One of the many problems with American health care is how the health insurance system works. It’s not a “free market.” If Americans used auto insurance the way they use health insurance, nobody would ever pay for gas. They’d just bill the insurance company.
Freeing the weed requires a massive deregulation of the insurance industry. We need to restore freedom of contract. Insurers must be free to offer contracts to anyone, to include or exclude any risk, and to discriminate among any group or individual.
Uninsurable risks shouldn’t get coverage. Without government involvement, a free market in insurance would see prices reflect genuine insurance risks. Reform would help restore individual responsibility. And this helps the cannabis industry.
4. No Subsidies
When implementing the five steps to legalizing cannabis, perhaps the most controversial is the elimination of subsidies. But subsidies only create more of whatever you’re subsidizing.
Look at the number of military veterans requiring medical cannabis. Canadian taxpayers subsidize it, and it’s ballooned in costs.
Now, most Canadians, I presume, would rather see military veterans get their medical cannabis. We can always take the funds from the pensions of our good-for-nothing politicians.
But ultimately, we’ll want to eliminate subsidies altogether.
5. Addiction is a Social Construct
These five steps to legalizing cannabis sound great if you’re a cannabis consumer, grower, dispensary owner, extraction crew, or some other cannabis-related industry player.
But what about the common folk? Aren’t drugs bad, mmmkay, and that’s why the government regulates them?
Public health would have you believe traditional treatment approaches, such as 12-step programs and rehabilitation centres, are necessary because individuals grow powerless over their drug habits.
(Interestingly, if you replace “drug” with “food,” you instantly go from helping the addicted to fat-shaming and contributing to “diet culture,” which “intersects” with racism and white supremacy).
So the social downsides to addiction are why we don’t liberalize the drug economy.
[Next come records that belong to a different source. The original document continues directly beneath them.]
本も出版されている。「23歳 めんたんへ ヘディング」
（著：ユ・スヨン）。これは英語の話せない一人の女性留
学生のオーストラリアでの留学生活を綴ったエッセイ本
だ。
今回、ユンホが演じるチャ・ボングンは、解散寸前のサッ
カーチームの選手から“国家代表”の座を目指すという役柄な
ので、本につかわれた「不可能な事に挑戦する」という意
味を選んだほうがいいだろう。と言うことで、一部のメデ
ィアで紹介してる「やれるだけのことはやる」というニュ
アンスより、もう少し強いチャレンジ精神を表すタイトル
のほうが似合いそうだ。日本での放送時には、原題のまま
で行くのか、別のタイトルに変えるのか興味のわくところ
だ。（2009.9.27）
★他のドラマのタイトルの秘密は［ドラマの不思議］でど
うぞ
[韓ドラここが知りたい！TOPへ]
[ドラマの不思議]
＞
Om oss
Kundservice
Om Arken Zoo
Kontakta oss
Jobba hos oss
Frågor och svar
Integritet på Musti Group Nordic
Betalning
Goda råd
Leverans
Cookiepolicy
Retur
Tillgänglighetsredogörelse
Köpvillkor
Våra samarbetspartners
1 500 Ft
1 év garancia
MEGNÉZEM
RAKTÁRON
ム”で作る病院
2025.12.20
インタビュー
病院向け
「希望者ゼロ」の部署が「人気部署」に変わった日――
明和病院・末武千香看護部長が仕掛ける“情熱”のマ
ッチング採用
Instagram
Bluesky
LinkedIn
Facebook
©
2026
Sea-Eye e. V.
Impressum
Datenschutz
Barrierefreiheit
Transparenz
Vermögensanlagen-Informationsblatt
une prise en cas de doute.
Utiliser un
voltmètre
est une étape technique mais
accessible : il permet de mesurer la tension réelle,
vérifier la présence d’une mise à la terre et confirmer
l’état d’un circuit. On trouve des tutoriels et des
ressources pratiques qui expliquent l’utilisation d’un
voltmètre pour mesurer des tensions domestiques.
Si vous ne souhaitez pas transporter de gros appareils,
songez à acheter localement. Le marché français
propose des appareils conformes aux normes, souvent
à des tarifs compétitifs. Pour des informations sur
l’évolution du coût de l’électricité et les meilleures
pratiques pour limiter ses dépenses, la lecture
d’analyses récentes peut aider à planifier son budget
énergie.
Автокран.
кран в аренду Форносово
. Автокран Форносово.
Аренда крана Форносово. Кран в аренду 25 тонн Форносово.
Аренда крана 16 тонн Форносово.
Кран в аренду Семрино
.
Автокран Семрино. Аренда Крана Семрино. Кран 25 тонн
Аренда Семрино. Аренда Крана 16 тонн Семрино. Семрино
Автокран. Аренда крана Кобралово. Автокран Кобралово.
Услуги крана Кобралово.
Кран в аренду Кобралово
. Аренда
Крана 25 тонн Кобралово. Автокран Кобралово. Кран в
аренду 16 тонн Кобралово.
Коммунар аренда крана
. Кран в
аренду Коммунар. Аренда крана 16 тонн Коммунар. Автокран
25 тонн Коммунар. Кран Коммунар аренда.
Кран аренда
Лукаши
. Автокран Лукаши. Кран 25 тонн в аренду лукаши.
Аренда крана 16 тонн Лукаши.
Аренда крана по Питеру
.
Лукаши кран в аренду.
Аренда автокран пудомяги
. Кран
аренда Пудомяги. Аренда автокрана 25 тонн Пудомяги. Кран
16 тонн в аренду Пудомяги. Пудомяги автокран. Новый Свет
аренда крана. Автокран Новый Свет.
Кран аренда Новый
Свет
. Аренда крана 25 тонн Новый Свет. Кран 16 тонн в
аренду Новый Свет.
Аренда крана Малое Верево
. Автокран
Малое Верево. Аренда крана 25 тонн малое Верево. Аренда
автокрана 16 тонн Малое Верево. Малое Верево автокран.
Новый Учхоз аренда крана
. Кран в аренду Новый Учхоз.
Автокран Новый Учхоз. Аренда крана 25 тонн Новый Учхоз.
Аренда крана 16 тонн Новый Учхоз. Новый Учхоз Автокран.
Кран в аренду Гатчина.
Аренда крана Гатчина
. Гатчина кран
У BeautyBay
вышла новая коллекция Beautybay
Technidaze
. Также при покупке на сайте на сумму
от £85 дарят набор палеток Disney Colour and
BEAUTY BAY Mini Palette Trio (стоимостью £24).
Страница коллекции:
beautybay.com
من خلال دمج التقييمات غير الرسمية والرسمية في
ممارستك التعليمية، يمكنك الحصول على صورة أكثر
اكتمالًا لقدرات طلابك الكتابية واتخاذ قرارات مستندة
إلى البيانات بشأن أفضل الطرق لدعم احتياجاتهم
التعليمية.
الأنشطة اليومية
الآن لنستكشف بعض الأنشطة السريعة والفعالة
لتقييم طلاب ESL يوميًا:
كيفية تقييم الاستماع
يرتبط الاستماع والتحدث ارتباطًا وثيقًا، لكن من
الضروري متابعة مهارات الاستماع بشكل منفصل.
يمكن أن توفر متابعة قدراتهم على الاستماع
But where is this overwhelming evidence that addiction is a disease that must be managed by “experts?”
Why not empower individuals with the necessary knowledge and tools to make positive life changes?
Maybe addiction is not a disease. Perhaps it’s a choice individuals make to engage in certain behaviours. People who struggle with bad habits can change their behaviour and overcome dependency through self-discovery and personal growth.
Realizing this truth is a crucial step in legalizing cannabis. For the conversation about cannabis’ alleged “harms” becomes nonsensical once you throw out the “brain-disease” theory of habit formation.
Five Steps to Legalizing Cannabis – According to the State
But we can’t have that. Disempowering individuals and disrupting customary traditions are what modern, Western governments are all about. The five steps to legalizing cannabis, according to them, must reiterate the belief that without government intervention, our entire civilization falls apart.
Cannabis legalization must reiterate the belief that addiction is a fundamental biological process that, once again, only government intervention can resolve.
And then, the final step in legalizing cannabis, according to democratic governments, is taxation. Because the only way to “resolve” the issues created by the drug war is to continue the drug war under a different name and with different tactics.